What to produce:
Below are some records. Write out exactly their lines from the one with "Magnetabscheidung" through the one with "ENTRETENIMENTO", and leave the pictures behind.
[Given information]
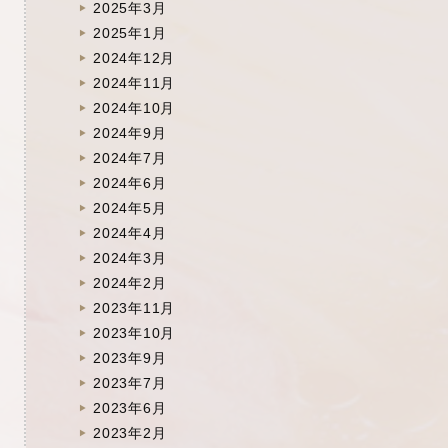
2025年3月
2025年1月
2024年12月
2024年11月
2024年10月
2024年9月
2024年7月
2024年6月
2024年5月
2024年4月
2024年3月
2024年2月
2023年11月
2023年10月
2023年9月
2023年7月
2023年6月
2023年2月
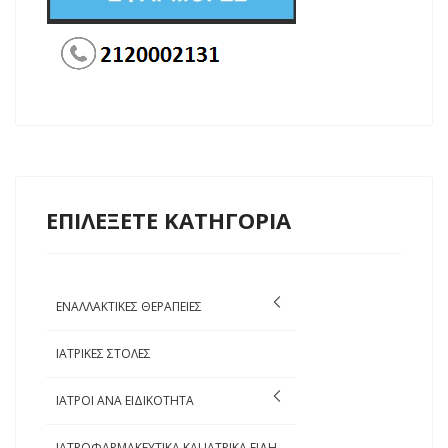
ΕΠΙΛΕΞΕΤΕ ΚΑΤΗΓΟΡΙΑ
ΕΝΑΛΛΑΚΤΙΚΕΣ ΘΕΡΑΠΕΙΕΣ
ΙΑΤΡΙΚΕΣ ΣΤΟΛΕΣ
ΙΑΤΡΟΙ ΑΝΑ ΕΙΔΙΚΟΤΗΤΑ
ΙΑΤΡΟΦΑΡΜΑΚΕΥΤΙΚΑ ΚΑΙ ΙΑΤΡΙΚΑ ΕΙΔΗ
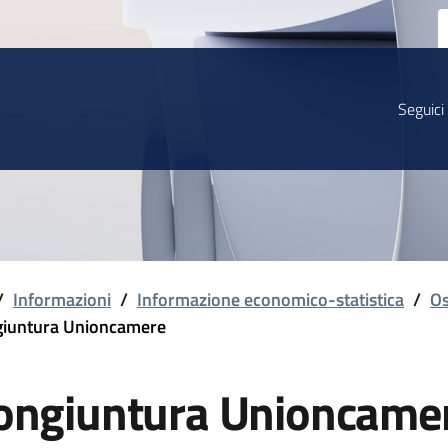
Seguici
/
Informazioni
/
Informazione economico-statistica
/
Os
iuntura Unioncamere
ongiuntura Unioncame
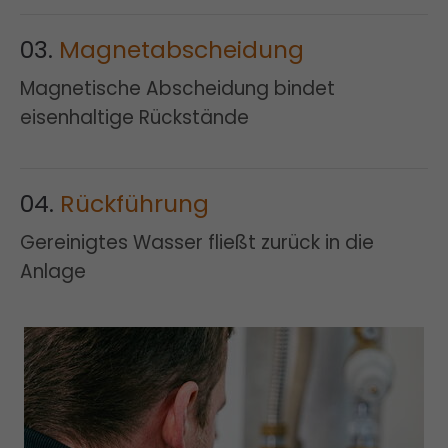
03.
Magnetabscheidung
Magnetische Abscheidung bindet
eisenhaltige Rückstände
04.
Rückführung
Gereinigtes Wasser fließt zurück in die
Anlage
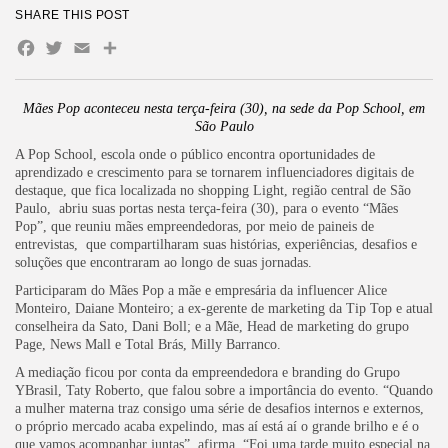
SHARE THIS POST
Facebook
Twitter
Email
Share
Mães Pop aconteceu nesta terça-feira (30), na sede da Pop School, em
São Paulo
A Pop School, escola onde o público encontra oportunidades de
aprendizado e crescimento para se tornarem influenciadores digitais de
destaque, que fica localizada no shopping Light, região central de São
Paulo, abriu suas portas nesta terça-feira (30), para o evento “Mães
Pop”, que reuniu mães empreendedoras, por meio de paineis de
entrevistas, que compartilharam suas histórias, experiências, desafios e
soluções que encontraram ao longo de suas jornadas.
Participaram do Mães Pop a mãe e empresária da influencer Alice
Monteiro, Daiane Monteiro; a ex-gerente de marketing da Tip Top e atual
conselheira da Sato, Dani Boll; e a Mãe, Head de marketing do grupo
Page, News Mall e Total Brás, Milly Barranco.
A mediação ficou por conta da empreendedora e branding do Grupo
YBrasil, Taty Roberto, que falou sobre a importância do evento. “Quando
a mulher materna traz consigo uma série de desafios internos e externos,
o próprio mercado acaba expelindo, mas aí está aí o grande brilho e é o
que vamos acompanhar juntas”, afirma. “Foi uma tarde muito especial na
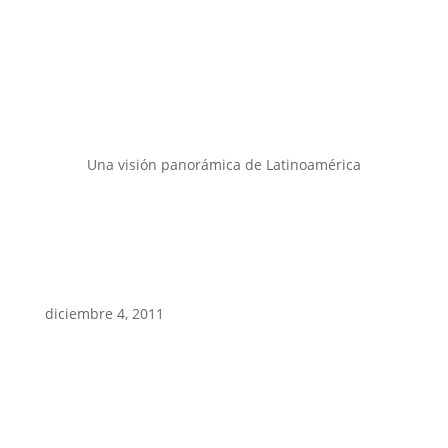
Una visión panorámica de Latinoamérica
diciembre 4, 2011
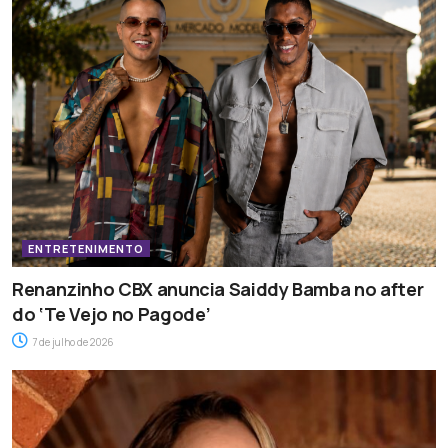
ENTRETENIMENTO
Renanzinho CBX anuncia Saiddy Bamba no after
do ‘Te Vejo no Pagode’
7 de julho de 2026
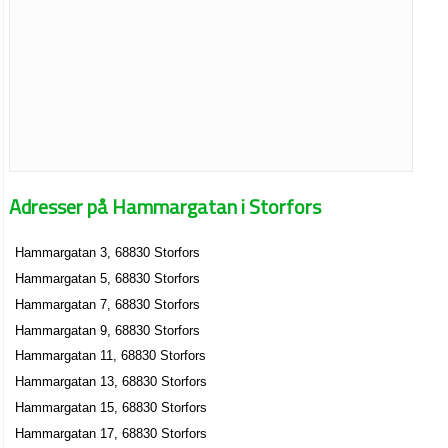
Adresser på Hammargatan i Storfors
Hammargatan 3, 68830 Storfors
Hammargatan 5, 68830 Storfors
Hammargatan 7, 68830 Storfors
Hammargatan 9, 68830 Storfors
Hammargatan 11, 68830 Storfors
Hammargatan 13, 68830 Storfors
Hammargatan 15, 68830 Storfors
Hammargatan 17, 68830 Storfors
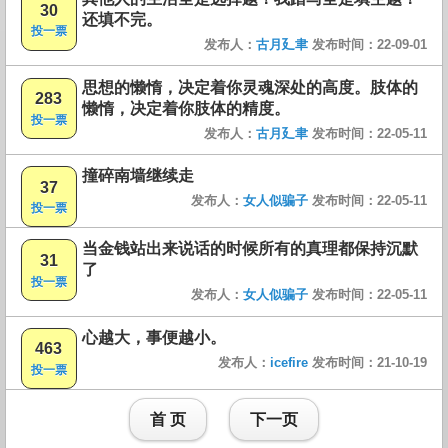
30
还填不完。
投一票
发布人：
古月廴聿
发布时间：22-09-01
思想的懒惰，决定着你灵魂深处的高度。肢体的
283
懒惰，决定着你肢体的精度。
投一票
发布人：
古月廴聿
发布时间：22-05-11
撞碎南墙继续走
37
发布人：
女人似骗子
发布时间：22-05-11
投一票
当金钱站出来说话的时候所有的真理都保持沉默
31
了
投一票
发布人：
女人似骗子
发布时间：22-05-11
心越大，事便越小。
463
发布人：
icefire
发布时间：21-10-19
投一票
首 页
下一页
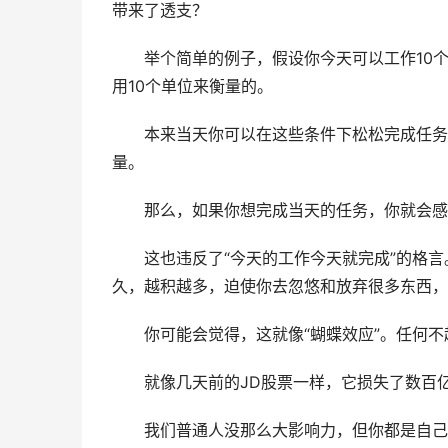
带来了透支？
　　举个简单的例子，假设你今天可以工作10
用10个单位来衡量的。
　　本来当天你可以在这些条件下松松完成任务
量。
　　那么，如果你想完成当天的任务，你就会感
　　这也违反了“今天的工作今天就完成”的格
久，越积越多，迫使你去忽悠和放弃很多东西，
　　你可能会觉得，这就像“蝴蝶效应”。任何
　　就像几天前的JD股票一样，它损失了数百
　　我们普通人没那么大影响力，但你都是自己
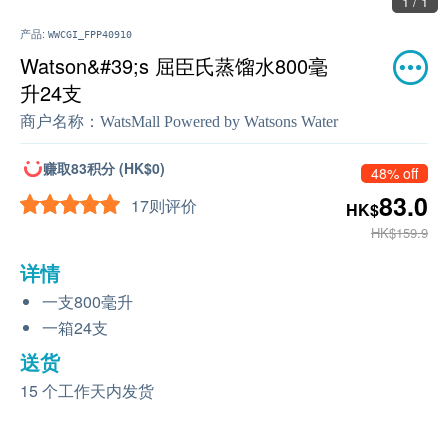
1 / 1
产品:
WWCGI_FPP40910
Watson&#39;s 屈臣氏蒸馏水800毫
升24支
商户名称：
WatsMall Powered by Watsons Water
赚取83积分 (HK$0)
48% off
83.0
17则评价
HK$
HK$159.9
详情
一支800毫升
一箱24支
送货
15 个工作天内发货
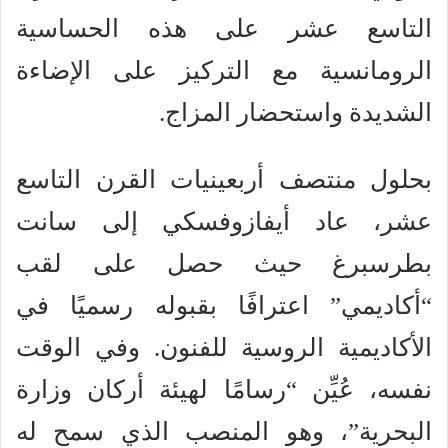
التاسع عشر على هذه الحساسية
الرومانسية مع التركيز على الإضاءة
الشديدة واستحضار المزاج.
بحلول منتصف أربعينيات القرن التاسع
عشر، عاد أيفازوفسكي إلى سانت
بطرسبرغ حيث حصل على لقب
“أكاديمي” اعترافًا بقبوله رسميًا في
الأكاديمية الروسية للفنون. وفي الوقت
نفسه، عُيِّن “رسامًا لهيئة أركان وزارة
البحرية”، وهو المنصب الذي سمح له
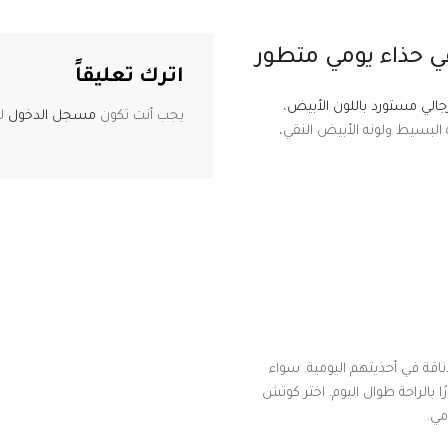
في حذاء يومي متطور
اترك تعليقاً
الي مستورد باللون الأبيض
،
يجب أنت تكون
مسجل الدخول
لت
البسيط ولونه الأبيض النقي،
ناقة في أحذيتهم اليومية. سواء
 بالراحة طوال اليوم. اختر كوتش
مي.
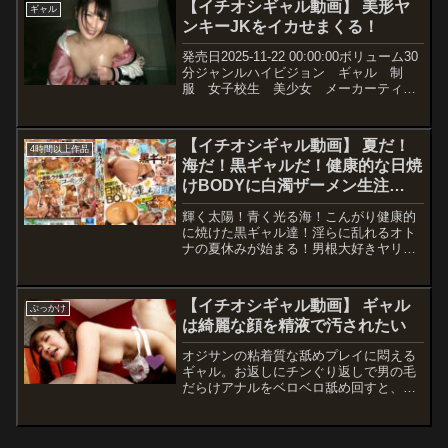
【イチオシギャル動画】 美形ヤ
ギャル
ンキーJKをイカせまくる！
発売日2025-11-22 00:00:00ボリューム30
分ジャンルハイビジョン ギャル 制
服 女子校生 美少女 メーカーティッ
シュシコレール レーベルティッシュシ
コレール 品番h_1825tssr01008価格
￥200~動画観たい人はこち...
【イチオシギャル動画】 夏だ！
4時間以上作品
海だ！黒ギャルだ！健康的な日焼
けBODYに白濁ザーメン生注
入！！映えるぜ！スペルマSUN
輝く太陽！青く光る海！こんがり健康的
オイル！
に焼けた黒ギャル達！淫らに乱れるオト
ナの夏休みが始まる！男根大好きヤリモ
クギャルの水着の下には日焼け跡がくっ
きり！白と黒のコントラストが美しい！
尻・胸・ナカのどこに射精してもオーケ
【イチオシギャル動画】 ギャル
ぶっかけ
ー！ギンギンにイキり勃つチ〇ポをナマ
は綺麗な顔を精液で汚されたい
挿入！今夏で最もアツいバズリFUCK！
小麦肌・ラテ肌・ゴングロ肌を煮えたぎ
オジサンの粘着質な舐めプレイに悶える
るスペルマオイルでコーティング！
ギャル。お返しにチンぐり返しで男の毛
だらけアナルをベロベロ舐め回すと、勃
起チ●ポをバックで受け入れる。さらに
騎乗位でグラインドしていると、待ち構
えていた男たちが右から左から彼女目が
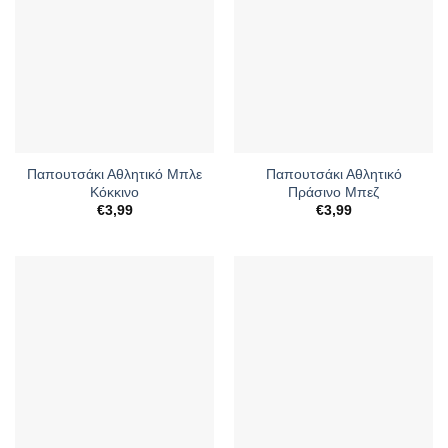
Παπουτσάκι Αθλητικό Μπλε
Παπουτσάκι Αθλητικό
Κόκκινο
Πράσινο Μπεζ
€
3,99
€
3,99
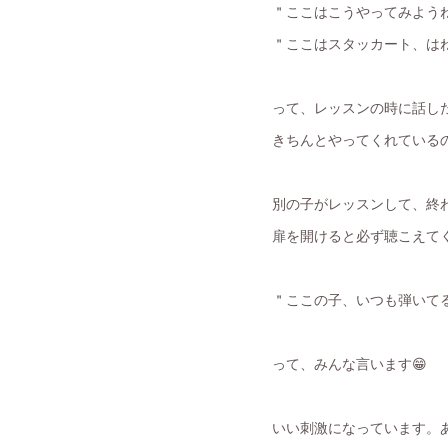
＂ここはこうやってみようね
＂ここはスタッカート、は
って、レッスンの時に話し
きちんとやってくれているの
別の子がレッスンして、終
扉を開けると必ず聴こえて
＂ここの子、いつも弾いて
って、みんな言います😁
いい刺激になっています。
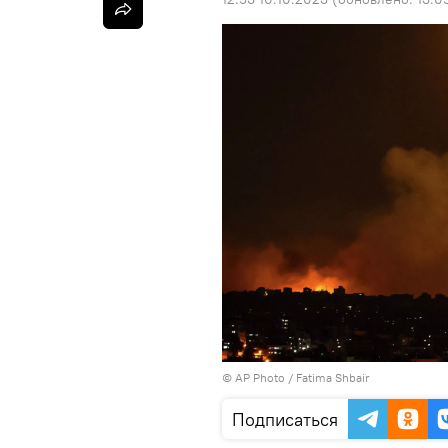
©
AP Photo
/ Fatima Shbair
Подписаться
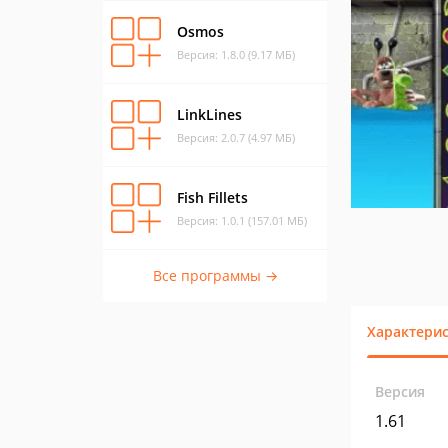
Osmos
Версия: 1.8.0 (9.17 МБ)
LinkLines
Версия: 2.0.7 (4.97 МБ)
Fish Fillets
Версия: 1.0.1 (157.01 МБ)
Все программы →
Характери
Версия
1.61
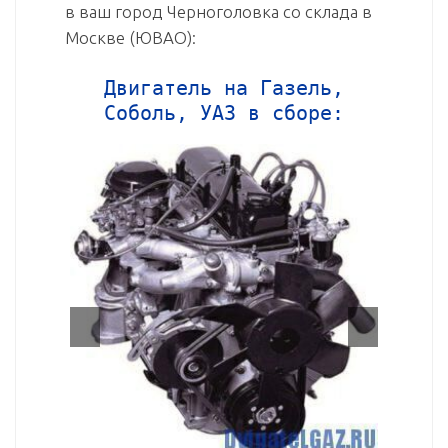
в ваш город Черноголовка со склада в
Москве (ЮВАО):
Двигатель на Газель,
Соболь, УАЗ в сборе:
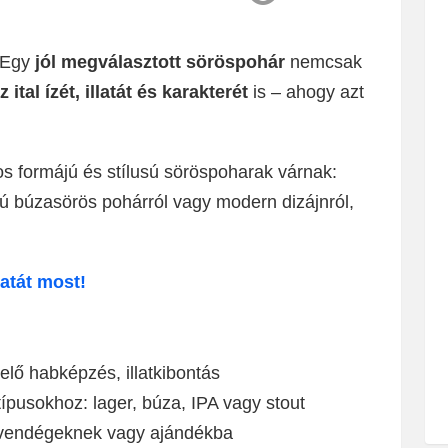
. Egy
jól megválasztott söröspohár
nemcsak
 ital ízét, illatát és karakterét
is – ahogy azt
os formájú és stílusú söröspoharak várnak:
sú búzasörös pohárról vagy modern dizájnról,
atát most!
lő habképzés, illatkibontás
ípusokhoz: lager, búza, IPA vagy stout
, vendégeknek vagy ajándékba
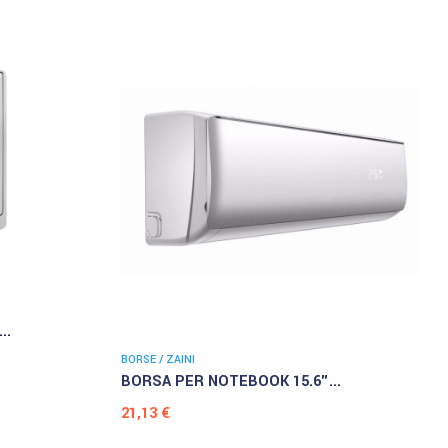
..
BORSE / ZAINI
BORSA PER NOTEBOOK 15.6"...
Prezzo
21,13 €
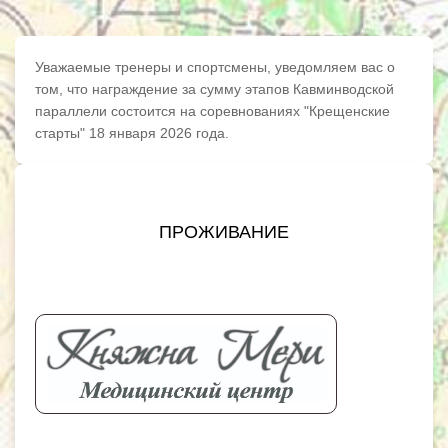
Уважаемые тренеры и спортсмены, уведомляем вас о
том, что награждение за сумму этапов Кавминводской
параллели состоится на соревнованиях "Крещенские
старты" 18 января 2026 года.
ПРОЖИВАНИЕ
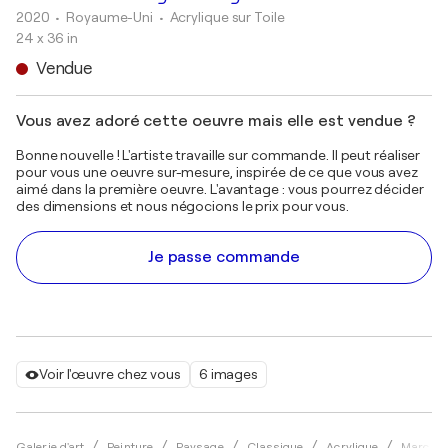
2020
• Royaume-Uni
•
Acrylique sur Toile
24 x 36 in
Vendue
Vous avez adoré cette oeuvre mais elle est vendue ?
Bonne nouvelle ! L'artiste travaille sur commande. Il peut réaliser
pour vous une oeuvre sur-mesure, inspirée de ce que vous avez
aimé dans la première oeuvre. L'avantage : vous pourrez décider
des dimensions et nous négocions le prix pour vous.
Je passe commande
Voir l'œuvre chez vous
6 images
Galerie d'art
Peinture
Paysage
Classique
Acrylique
Marc To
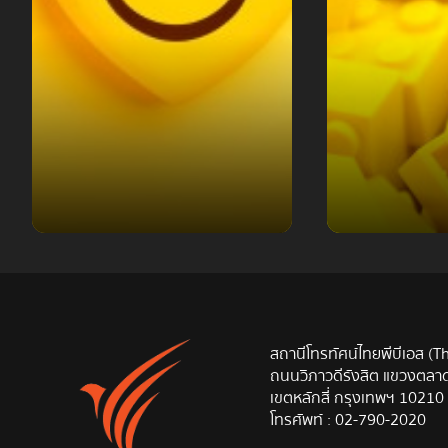
สีเหลือง
หมายความว่าไง สี
ความส
สถานีโทรทัศน์ไทยพีบีเอส (T
ถนนวิภาวดีรังสิต แขวงตล
อะไรในหัวใจเธอ
สนุ
เขตหลักสี่ กรุงเทพฯ 10210
โทรศัพท์ :
02-790-2020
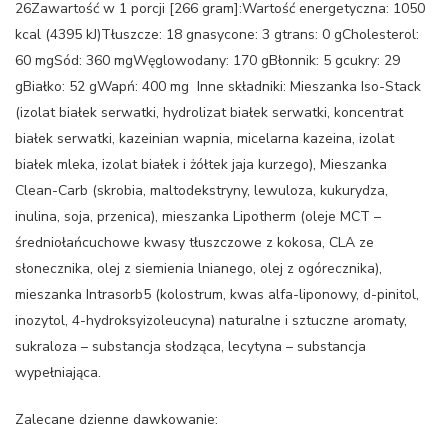
26Zawartość w 1 porcji [266 gram]:Wartość energetyczna: 1050
kcal (4395 kJ)Tłuszcze: 18 gnasycone: 3 gtrans: 0 gCholesterol:
60 mgSód: 360 mgWęglowodany: 170 gBłonnik: 5 gcukry: 29
gBiałko: 52 gWapń: 400 mg Inne składniki: Mieszanka Iso-Stack
(izolat białek serwatki, hydrolizat białek serwatki, koncentrat
białek serwatki, kazeinian wapnia, micelarna kazeina, izolat
białek mleka, izolat białek i żółtek jaja kurzego), Mieszanka
Clean-Carb (skrobia, maltodekstryny, lewuloza, kukurydza,
inulina, soja, przenica), mieszanka Lipotherm (oleje MCT –
średniołańcuchowe kwasy tłuszczowe z kokosa, CLA ze
słonecznika, olej z siemienia lnianego, olej z ogórecznika),
mieszanka Intrasorb5 (kolostrum, kwas alfa-liponowy, d-pinitol,
inozytol, 4-hydroksyizoleucyna) naturalne i sztuczne aromaty,
sukraloza – substancja słodząca, lecytyna – substancja
wypełniająca.
Zalecane dzienne dawkowanie:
[/Given information]
Solved exercise:
Magnetabscheidung
Magnetische Abscheidung bindet
eisenhaltige Rückstände
04.
Rückführung
Gereinigtes Wasser fließt zurück in die
Anlage
SHARE THIS POST
Facebook
Twitter
Email
Share
Mães Pop aconteceu nesta terça-feira (30), na sede da Pop School, em
São Paulo
A Pop School, escola onde o público encontra oportunidades de
aprendizado e crescimento para se tornarem influenciadores digitais de
destaque, que fica localizada no shopping Light, região central de São
Paulo, abriu suas portas nesta terça-feira (30), para o evento “Mães
Pop”, que reuniu mães empreendedoras, por meio de paineis de
entrevistas, que compartilharam suas histórias, experiências, desafios e
soluções que encontraram ao longo de suas jornadas.
Participaram do Mães Pop a mãe e empresária da influencer Alice
Monteiro, Daiane Monteiro; a ex-gerente de marketing da Tip Top e atual
conselheira da Sato, Dani Boll; e a Mãe, Head de marketing do grupo
Page, News Mall e Total Brás, Milly Barranco.
A mediação ficou por conta da empreendedora e branding do Grupo
YBrasil, Taty Roberto, que falou sobre a importância do evento. “Quando
a mulher materna traz consigo uma série de desafios internos e externos,
o próprio mercado acaba expelindo, mas aí está aí o grande brilho e é o
que vamos acompanhar juntas”, afirma. “Foi uma tarde muito especial na
Una visión panorámica de Latinoamérica
diciembre 4, 2011
ENTRETENIMENTO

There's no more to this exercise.